La chance : Guinéenne déracinée puis mannequin français


Je m'appelle Mélanie Fatou Barry. Je suis née le 10 janvier 1963 à Mamou, petite ville de Guinée. Je suis arrivée en France, plus précisément à Paris en 1976 en tant que femme mariée. Je ne connaissais personne hormis mon mari. Je m'ennuyais beaucoup dans cette grande ville cosmopolite, loin de mon cher pays. Je ne connaissais rien de Paris : ni les coutumes, ni les traditions, tout était étrange pour moi.

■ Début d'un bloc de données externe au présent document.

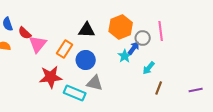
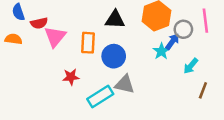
red semicircle: (25, 33) -> (39, 23), turned -56
orange rectangle: (65, 49) -> (88, 43), turned -30
red star: (51, 77) -> (71, 77), size x0.6
cyan rectangle: (75, 93) -> (100, 97), turned -55

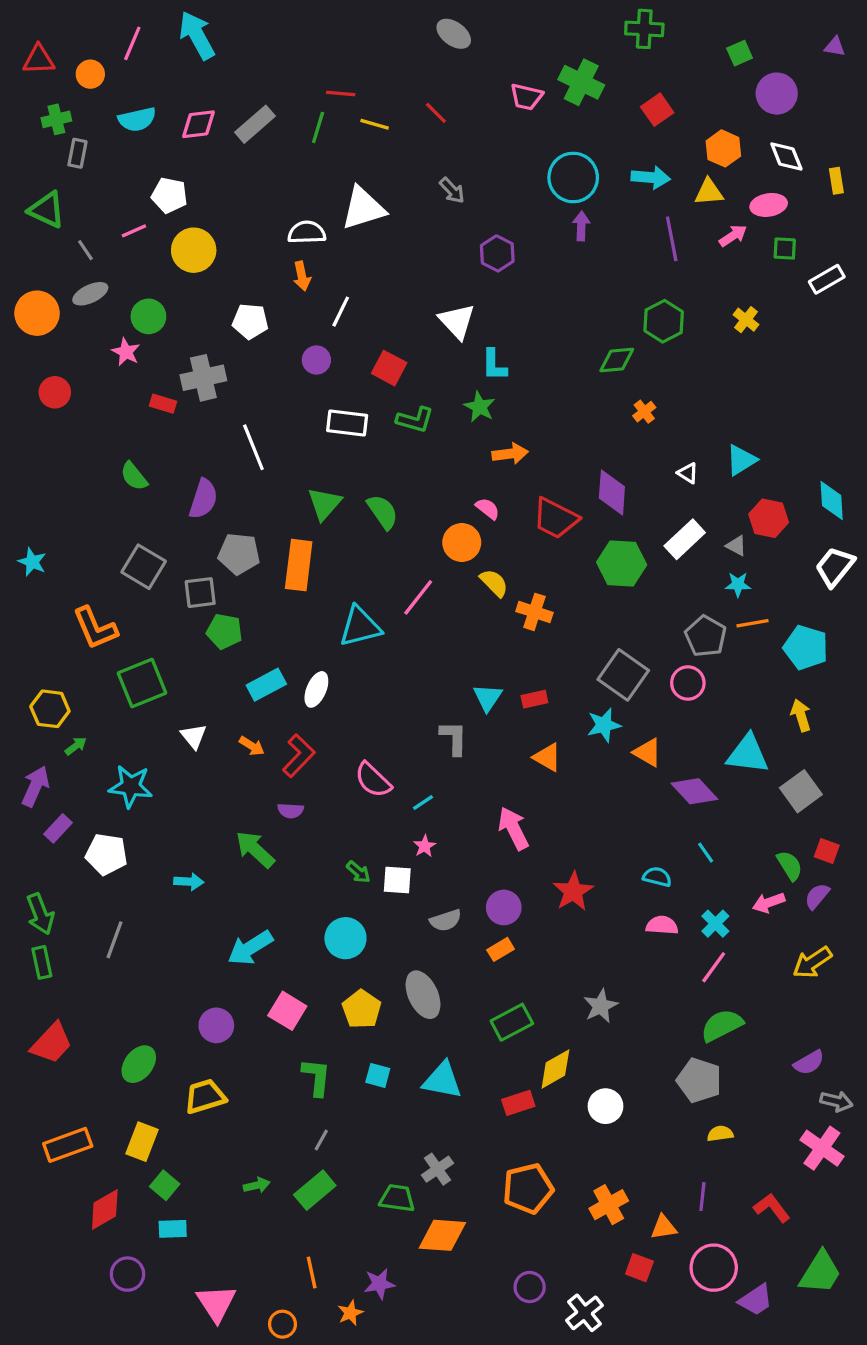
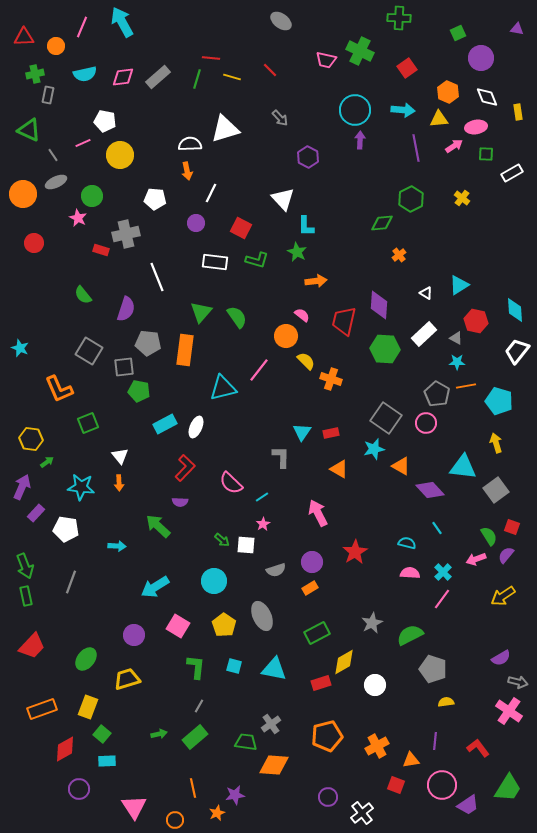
red trapezoid: (555, 518) -> (344, 321), turned 76
green square: (142, 683) -> (88, 423), size x0.7
orange arrow: (252, 746) -> (119, 483), moved, turned 56
green semicircle: (722, 1025) -> (410, 635), moved

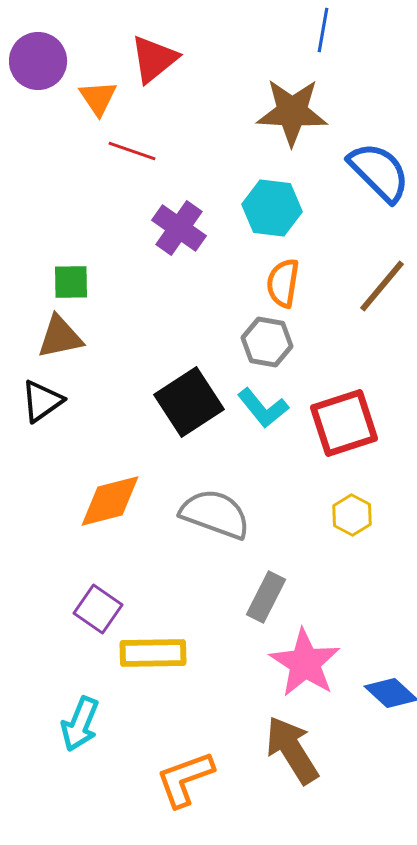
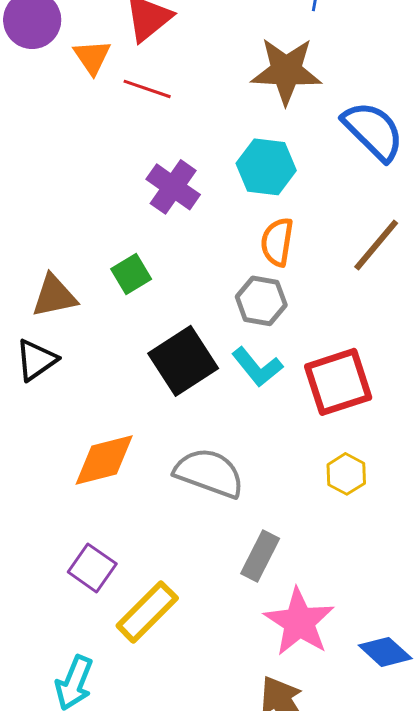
red line: (132, 151) -> (147, 89), moved
green square: (71, 282) -> (131, 274), moved, turned -30
yellow rectangle: (153, 653) -> (147, 612), turned -44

Nous nous installâmes d'abord dans le quartier de la Bastille puis nous avons déménagé à Plaisir (78) où nous avons eu quatre enfants entre 1977 en 1996.
En 1988, le hasard me permet de rencontrer Jean Claude Céleste, un photographe qui me suggère de poser et de me présenter dans une agence de mannequinat, munie d’un « book » réalisé en commun. Mon premier rendez-vous se solde par un engagement chez « Cosmopolitan », et dès le premier casting, je suis choisie pour défiler. Mannequin en prêt à porter et haute couture ! Aux défilés ont succédé les séances de pose pendant cinq années folles et exaltantes. En 1990, avec le projet d'assurer mon avenir, j'obtiens le C.A.P (Certificat d'Aptitude Professionnelle) d'esthéticienne et cosméticienne.



Le succès : restauratrice en vogue
Alors que je cherche un local commercial pour ouvrir un salon d'esthétique, je remarque à quel point Paris, grande ville européenne, manque d'une représentation digne de la gastronomie de mon continent d’origine.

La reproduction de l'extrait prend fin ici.